Every line with the string "ascensoare" in it belongs in your answer, so copy them all from the data.

*** Dataset entries ***

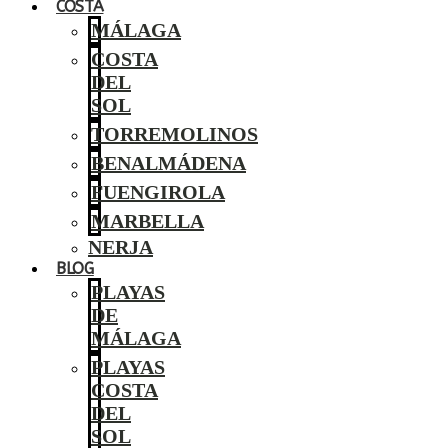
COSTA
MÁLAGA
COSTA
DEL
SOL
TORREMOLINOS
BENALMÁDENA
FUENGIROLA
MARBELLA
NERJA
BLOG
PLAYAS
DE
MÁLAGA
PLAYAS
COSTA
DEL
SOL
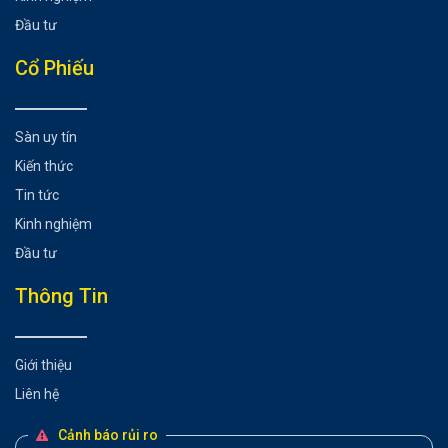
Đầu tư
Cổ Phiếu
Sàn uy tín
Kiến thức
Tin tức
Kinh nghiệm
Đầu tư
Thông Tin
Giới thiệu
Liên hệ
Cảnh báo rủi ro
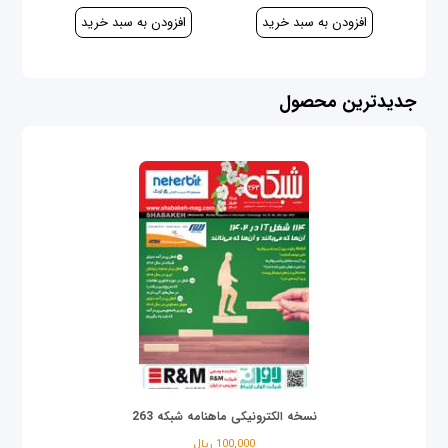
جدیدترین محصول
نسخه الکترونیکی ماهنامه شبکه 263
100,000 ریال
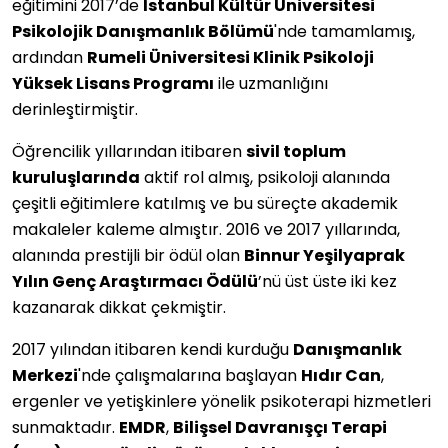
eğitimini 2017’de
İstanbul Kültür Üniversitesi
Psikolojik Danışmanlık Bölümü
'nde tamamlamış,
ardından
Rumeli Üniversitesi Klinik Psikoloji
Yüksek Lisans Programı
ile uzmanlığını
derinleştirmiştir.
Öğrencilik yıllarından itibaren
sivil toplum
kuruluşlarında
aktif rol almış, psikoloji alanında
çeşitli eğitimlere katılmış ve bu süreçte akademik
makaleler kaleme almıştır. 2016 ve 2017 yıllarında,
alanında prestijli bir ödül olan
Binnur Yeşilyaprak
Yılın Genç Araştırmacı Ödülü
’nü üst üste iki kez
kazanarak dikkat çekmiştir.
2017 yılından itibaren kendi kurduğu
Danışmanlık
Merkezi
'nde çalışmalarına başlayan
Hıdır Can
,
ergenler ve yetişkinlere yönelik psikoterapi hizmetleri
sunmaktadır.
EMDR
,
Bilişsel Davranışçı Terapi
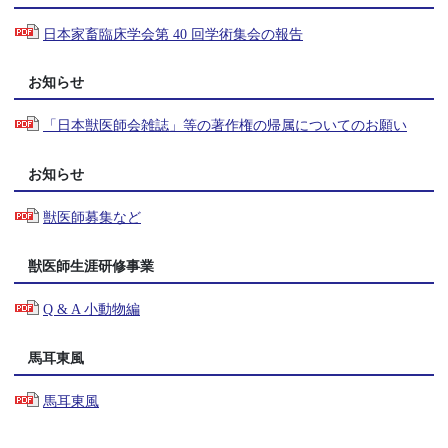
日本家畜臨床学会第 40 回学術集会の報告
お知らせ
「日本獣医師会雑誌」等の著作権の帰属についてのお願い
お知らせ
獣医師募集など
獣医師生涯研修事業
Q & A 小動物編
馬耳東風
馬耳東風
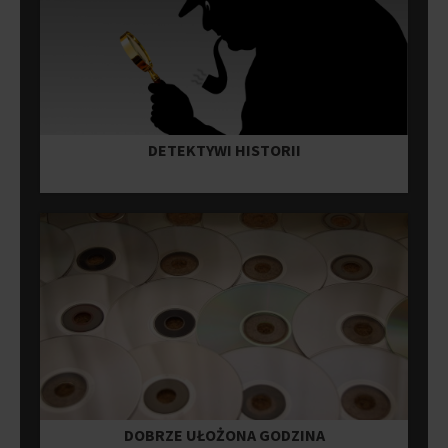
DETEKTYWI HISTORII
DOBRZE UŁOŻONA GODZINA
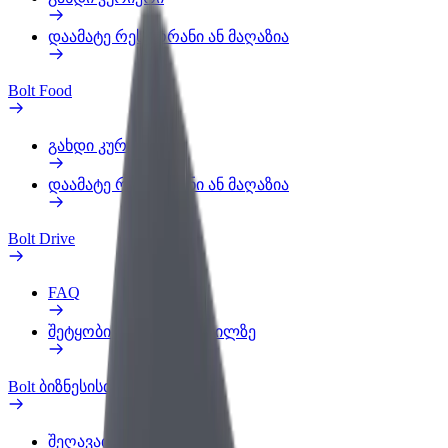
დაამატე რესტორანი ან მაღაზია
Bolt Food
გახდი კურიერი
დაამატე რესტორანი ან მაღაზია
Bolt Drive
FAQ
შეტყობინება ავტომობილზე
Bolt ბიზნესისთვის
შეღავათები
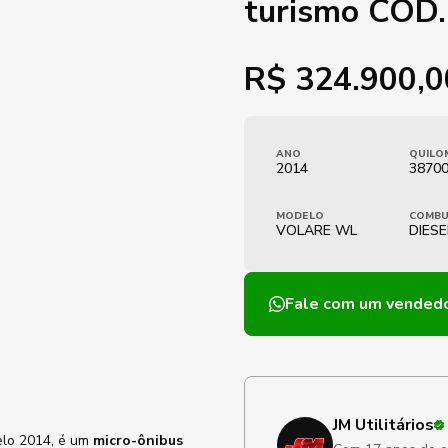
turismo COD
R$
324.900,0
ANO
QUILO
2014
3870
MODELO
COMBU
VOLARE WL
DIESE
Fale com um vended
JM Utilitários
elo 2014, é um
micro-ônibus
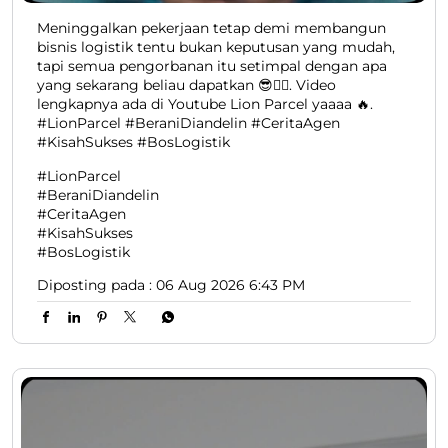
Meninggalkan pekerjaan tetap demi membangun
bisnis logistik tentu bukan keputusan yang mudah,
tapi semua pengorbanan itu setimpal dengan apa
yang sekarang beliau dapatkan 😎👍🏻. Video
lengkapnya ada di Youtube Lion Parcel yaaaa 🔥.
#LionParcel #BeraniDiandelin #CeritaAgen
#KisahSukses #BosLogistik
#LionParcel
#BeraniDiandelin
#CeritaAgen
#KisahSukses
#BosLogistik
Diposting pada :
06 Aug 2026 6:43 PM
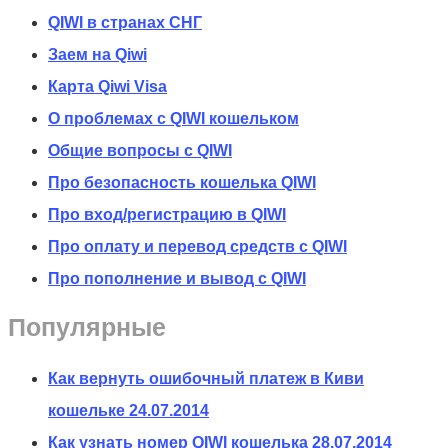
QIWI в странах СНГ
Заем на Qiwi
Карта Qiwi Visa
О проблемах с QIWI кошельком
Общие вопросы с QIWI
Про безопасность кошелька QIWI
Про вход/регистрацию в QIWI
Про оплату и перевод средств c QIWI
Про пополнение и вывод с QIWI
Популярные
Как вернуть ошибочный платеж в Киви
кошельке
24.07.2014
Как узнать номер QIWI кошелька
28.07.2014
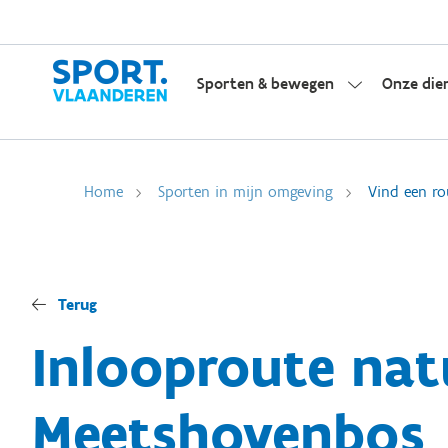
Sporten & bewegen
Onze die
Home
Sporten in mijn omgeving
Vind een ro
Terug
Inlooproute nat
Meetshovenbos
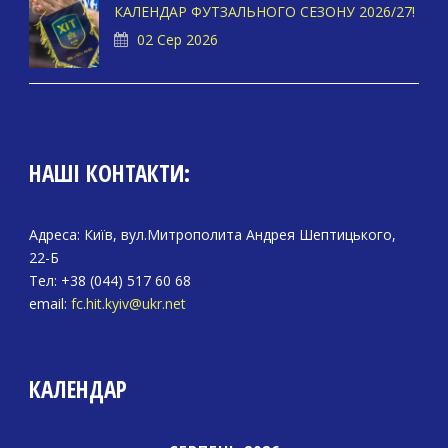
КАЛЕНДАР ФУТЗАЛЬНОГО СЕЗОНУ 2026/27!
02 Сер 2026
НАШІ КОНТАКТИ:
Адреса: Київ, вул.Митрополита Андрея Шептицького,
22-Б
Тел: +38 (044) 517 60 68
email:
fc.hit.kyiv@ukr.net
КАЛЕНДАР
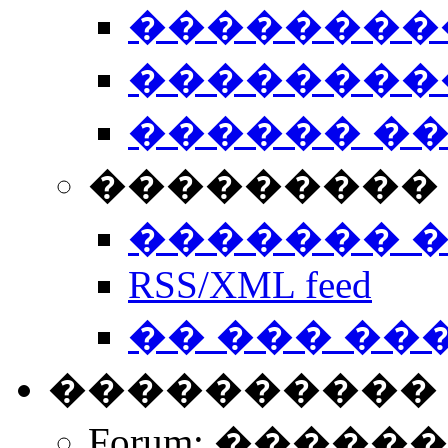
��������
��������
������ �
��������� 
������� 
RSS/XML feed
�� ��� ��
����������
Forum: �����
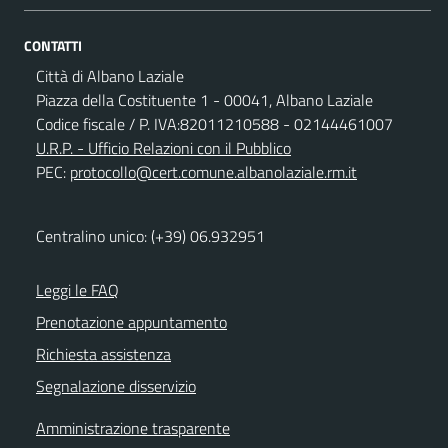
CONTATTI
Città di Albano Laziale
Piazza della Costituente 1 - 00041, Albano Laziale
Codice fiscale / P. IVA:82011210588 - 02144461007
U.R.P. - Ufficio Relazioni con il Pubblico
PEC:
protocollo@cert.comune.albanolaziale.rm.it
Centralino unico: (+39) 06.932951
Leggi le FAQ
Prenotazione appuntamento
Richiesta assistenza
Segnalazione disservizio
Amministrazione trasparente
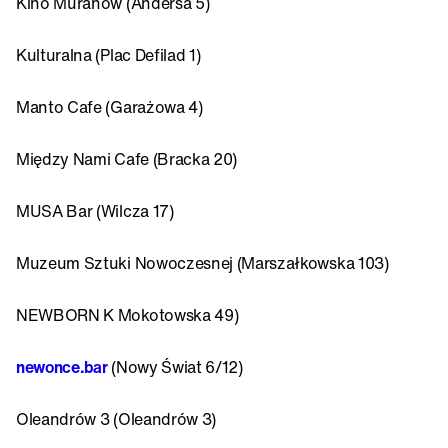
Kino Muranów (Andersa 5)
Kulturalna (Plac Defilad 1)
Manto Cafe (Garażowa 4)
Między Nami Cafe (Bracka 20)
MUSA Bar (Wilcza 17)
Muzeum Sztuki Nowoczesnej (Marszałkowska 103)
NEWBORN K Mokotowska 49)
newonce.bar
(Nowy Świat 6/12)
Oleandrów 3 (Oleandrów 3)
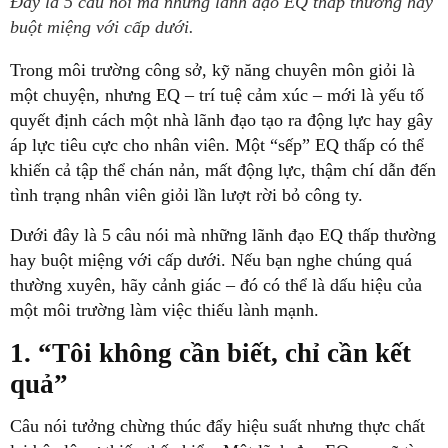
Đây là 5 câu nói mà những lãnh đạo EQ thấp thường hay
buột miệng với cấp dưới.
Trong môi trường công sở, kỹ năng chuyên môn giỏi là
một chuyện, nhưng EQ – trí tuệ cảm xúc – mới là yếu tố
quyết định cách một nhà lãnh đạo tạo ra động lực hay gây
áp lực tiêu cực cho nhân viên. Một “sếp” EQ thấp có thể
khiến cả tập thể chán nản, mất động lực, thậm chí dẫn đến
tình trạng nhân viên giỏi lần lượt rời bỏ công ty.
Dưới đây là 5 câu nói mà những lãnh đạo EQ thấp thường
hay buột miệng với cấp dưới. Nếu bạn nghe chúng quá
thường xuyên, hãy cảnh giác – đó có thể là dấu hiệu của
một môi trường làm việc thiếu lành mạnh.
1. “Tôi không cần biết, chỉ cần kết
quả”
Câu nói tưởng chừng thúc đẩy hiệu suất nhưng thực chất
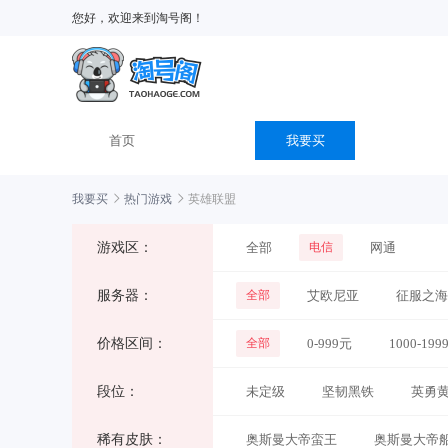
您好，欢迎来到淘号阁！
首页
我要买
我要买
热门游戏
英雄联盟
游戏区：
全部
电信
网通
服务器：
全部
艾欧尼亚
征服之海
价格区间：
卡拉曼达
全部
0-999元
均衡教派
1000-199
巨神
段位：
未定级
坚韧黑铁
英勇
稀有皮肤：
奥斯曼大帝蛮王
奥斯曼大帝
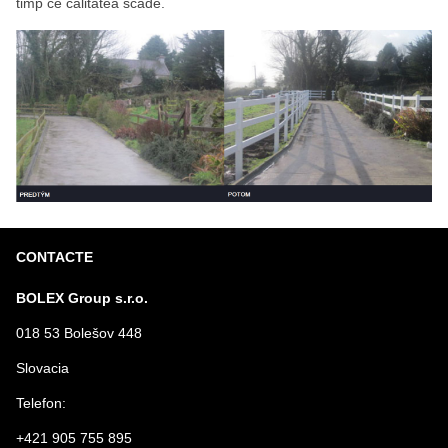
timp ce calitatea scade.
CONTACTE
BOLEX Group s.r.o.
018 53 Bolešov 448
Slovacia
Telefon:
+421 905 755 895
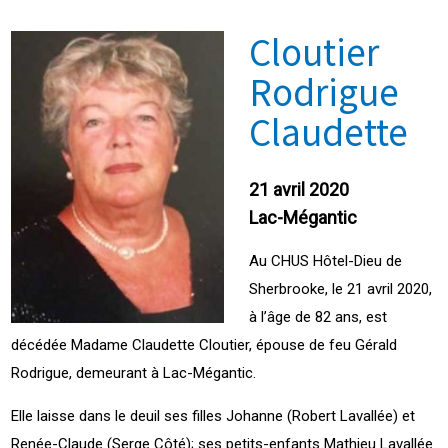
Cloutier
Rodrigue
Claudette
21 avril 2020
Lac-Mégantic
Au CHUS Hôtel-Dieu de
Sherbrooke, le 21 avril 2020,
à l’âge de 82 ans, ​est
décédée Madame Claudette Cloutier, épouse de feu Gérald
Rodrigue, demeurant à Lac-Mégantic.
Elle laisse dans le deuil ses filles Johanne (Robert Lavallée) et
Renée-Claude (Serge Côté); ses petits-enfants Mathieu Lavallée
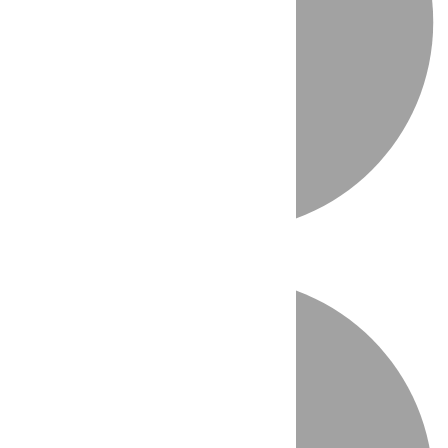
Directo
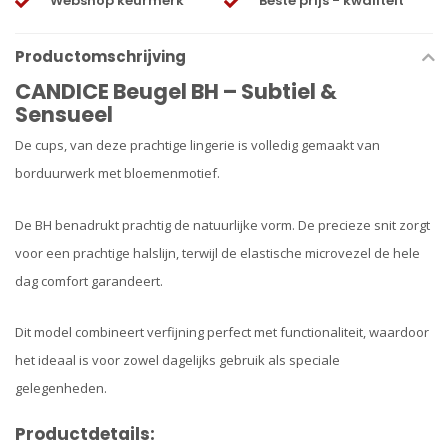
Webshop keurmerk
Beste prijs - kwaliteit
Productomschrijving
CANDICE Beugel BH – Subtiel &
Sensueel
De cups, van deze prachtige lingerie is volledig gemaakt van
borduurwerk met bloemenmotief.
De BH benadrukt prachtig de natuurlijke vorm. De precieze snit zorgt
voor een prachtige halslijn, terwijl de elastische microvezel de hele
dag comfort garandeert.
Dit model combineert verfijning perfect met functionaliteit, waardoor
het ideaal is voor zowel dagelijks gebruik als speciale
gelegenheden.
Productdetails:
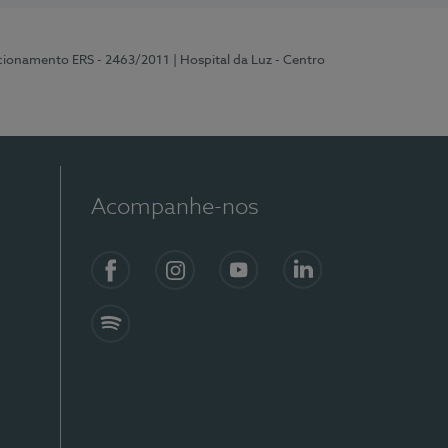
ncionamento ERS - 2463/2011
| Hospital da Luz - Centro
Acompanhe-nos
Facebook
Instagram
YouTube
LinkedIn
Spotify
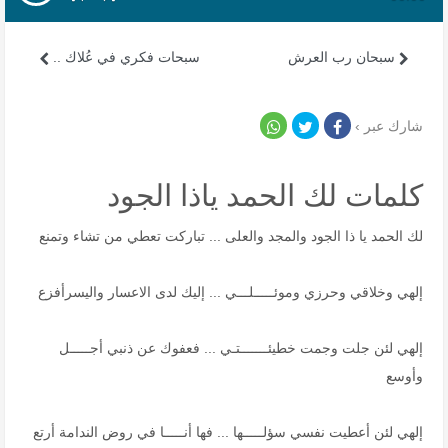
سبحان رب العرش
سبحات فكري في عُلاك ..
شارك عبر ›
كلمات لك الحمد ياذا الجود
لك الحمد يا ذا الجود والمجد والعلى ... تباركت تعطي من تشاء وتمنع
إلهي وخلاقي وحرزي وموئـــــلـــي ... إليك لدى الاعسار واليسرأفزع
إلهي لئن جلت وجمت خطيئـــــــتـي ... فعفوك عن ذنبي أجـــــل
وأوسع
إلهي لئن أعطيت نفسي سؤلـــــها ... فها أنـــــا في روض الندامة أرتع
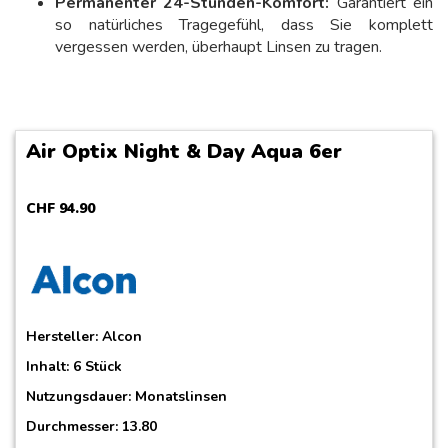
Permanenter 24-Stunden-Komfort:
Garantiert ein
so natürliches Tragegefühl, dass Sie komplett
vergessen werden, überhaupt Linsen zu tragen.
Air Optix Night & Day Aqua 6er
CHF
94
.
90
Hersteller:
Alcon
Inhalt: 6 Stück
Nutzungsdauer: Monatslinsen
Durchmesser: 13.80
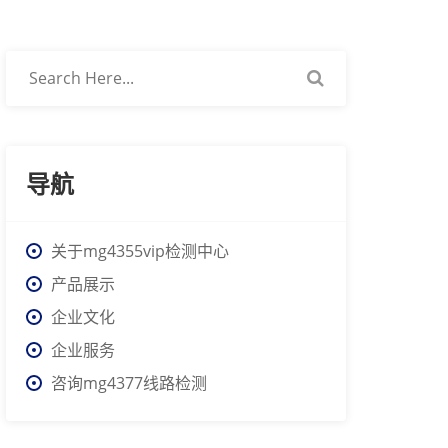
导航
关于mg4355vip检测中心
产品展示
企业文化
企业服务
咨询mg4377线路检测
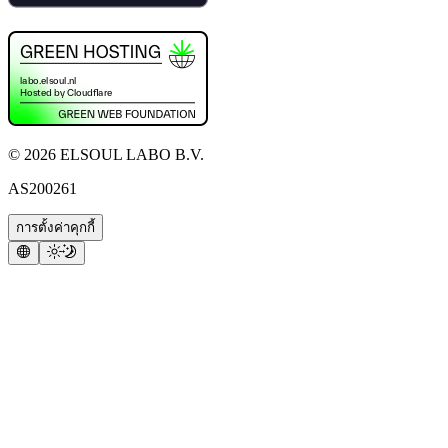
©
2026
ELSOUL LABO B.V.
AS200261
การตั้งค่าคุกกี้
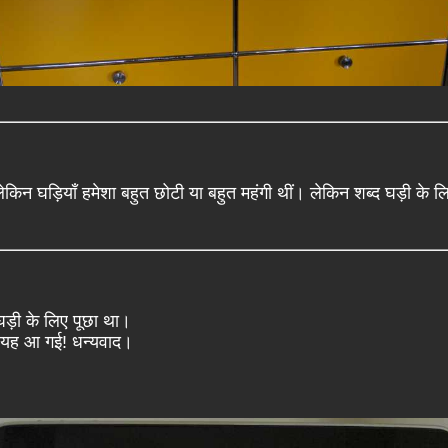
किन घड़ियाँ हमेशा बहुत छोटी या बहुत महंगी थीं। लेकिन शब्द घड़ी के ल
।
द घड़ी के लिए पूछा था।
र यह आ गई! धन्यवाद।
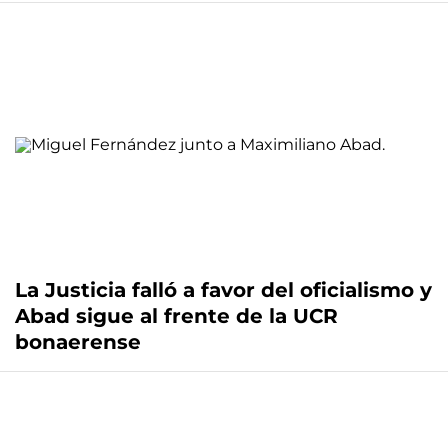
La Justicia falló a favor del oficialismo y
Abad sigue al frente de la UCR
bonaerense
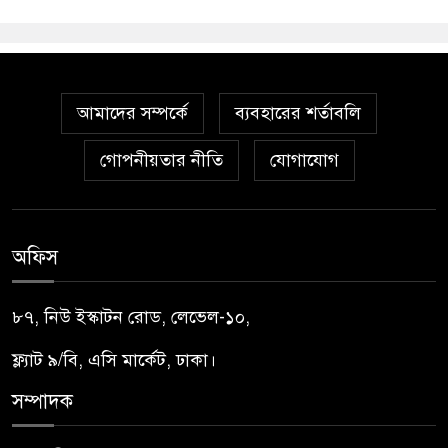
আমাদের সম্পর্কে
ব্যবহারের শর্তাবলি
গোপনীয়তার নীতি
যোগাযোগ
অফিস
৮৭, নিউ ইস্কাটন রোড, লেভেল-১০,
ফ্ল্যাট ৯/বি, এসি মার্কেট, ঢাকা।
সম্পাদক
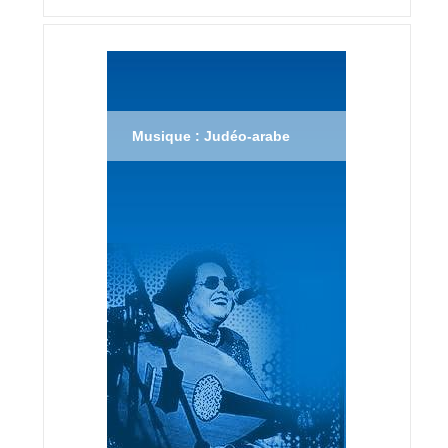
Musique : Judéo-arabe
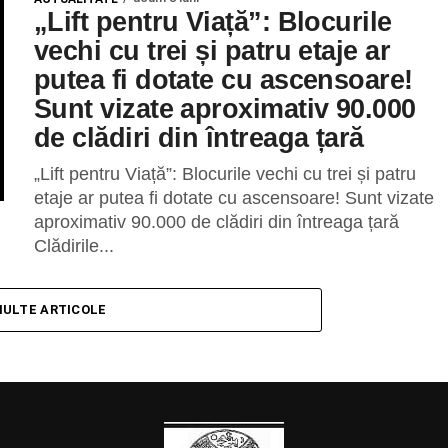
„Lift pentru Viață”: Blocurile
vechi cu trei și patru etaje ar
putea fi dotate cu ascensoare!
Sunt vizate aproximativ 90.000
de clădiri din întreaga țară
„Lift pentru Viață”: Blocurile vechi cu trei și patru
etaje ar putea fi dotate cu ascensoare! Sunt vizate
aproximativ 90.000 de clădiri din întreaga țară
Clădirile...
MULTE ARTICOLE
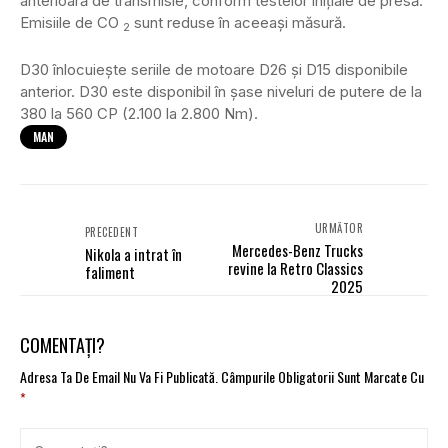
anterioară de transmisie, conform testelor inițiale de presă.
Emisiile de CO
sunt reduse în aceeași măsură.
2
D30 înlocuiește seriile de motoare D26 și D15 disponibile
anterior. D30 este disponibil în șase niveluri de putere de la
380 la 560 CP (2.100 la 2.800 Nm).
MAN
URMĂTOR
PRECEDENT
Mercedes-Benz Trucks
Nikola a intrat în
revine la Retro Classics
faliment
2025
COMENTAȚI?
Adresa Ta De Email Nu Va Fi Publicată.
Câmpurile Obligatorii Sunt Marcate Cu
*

*** End of Dataset entries ***

| Written solution |
putea fi dotate cu ascensoare!
etaje ar putea fi dotate cu ascensoare! Sunt vizate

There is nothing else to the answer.